Count of rows based on result of vlookup

GMan777

New Member
Joined
Dec 1, 2020
Messages
8
Office Version
  1. 365
Platform
  1. Windows
I have my Data tab, where column F is a city (ex: London, Paris, etc).
I have a separate "Regions" table that has a list of cities in column A, and the corresponding country in column B.

I am looking for a formula that will count the number of rows in Tab1, where city in column C matches country "UK" in the table in Tab2.

I ended up with a countif that looks like this.. but realizing I'm asking to match "London" with "UK".. so result is zero.
=COUNTIFS(Data!F:F,VLOOKUP(Data!F:F,Regions[#All],2,False))

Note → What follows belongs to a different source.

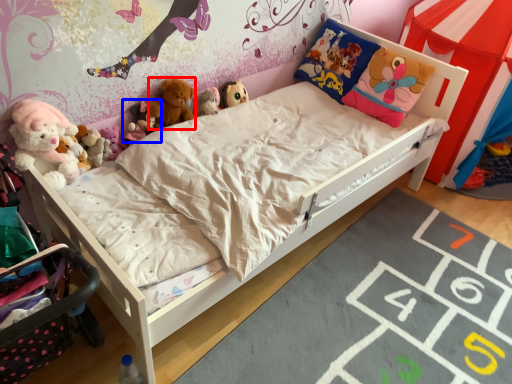 Question: Which object is further to the camera taking this photo, toy (highlighted by a red box) or toy (highlighted by a blue box)?

Choices:
 (A) toy
 (B) toy

Answer: (A) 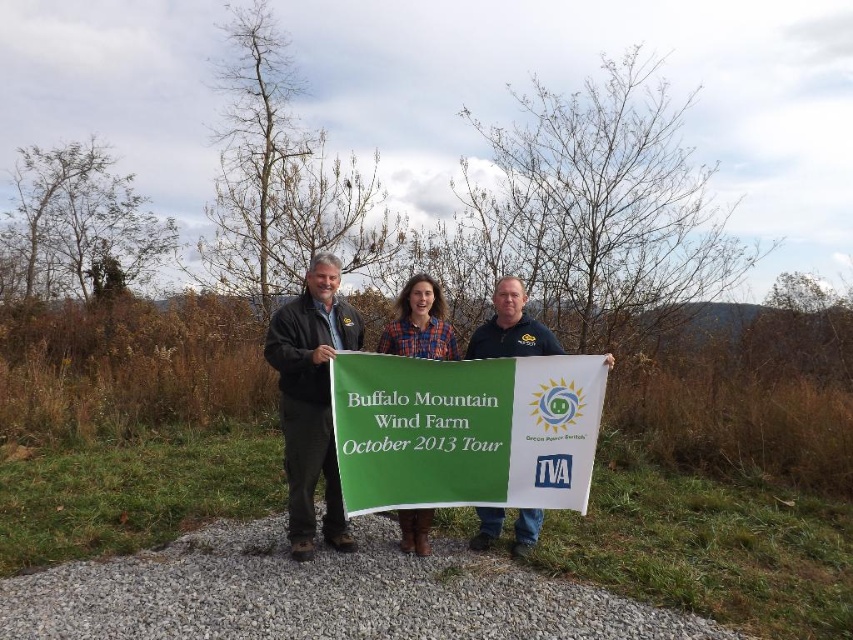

I am trying to get a formula that will give me the correct count directly, where I wouldn't need to add a column to my Data to populate the correct country for each row with a vlookup... then have a simple countif.
I actually have a 2nd condition, same situation (sites, with a table that associates sites to a company)... but once I have the logic down for one, countifs would allow to have both.

Or maybe I have to take another approach entirely.. looking for some guidance.

Thanks !
 

Excel Facts

Which lookup functions find a value equal or greater than the lookup value?
MATCH uses -1 to find larger value (lookup table must be sorted ZA). XLOOKUP uses 1 to find values greater and does not need to be sorted.
How about
VBA Code:
=COUNT(FILTER(ROW(F2:F100),ISNUMBER(MATCH(F2:F100,FILTER(Regions[City],Regions[Country]="UK"),0))))
 
Upvote 0
How about
VBA Code:
=COUNT(FILTER(ROW(F2:F100),ISNUMBER(MATCH(F2:F100,FILTER(Regions[City],Regions[Country]="UK"),0))))

Hi.. first off thanks so much for the quick response.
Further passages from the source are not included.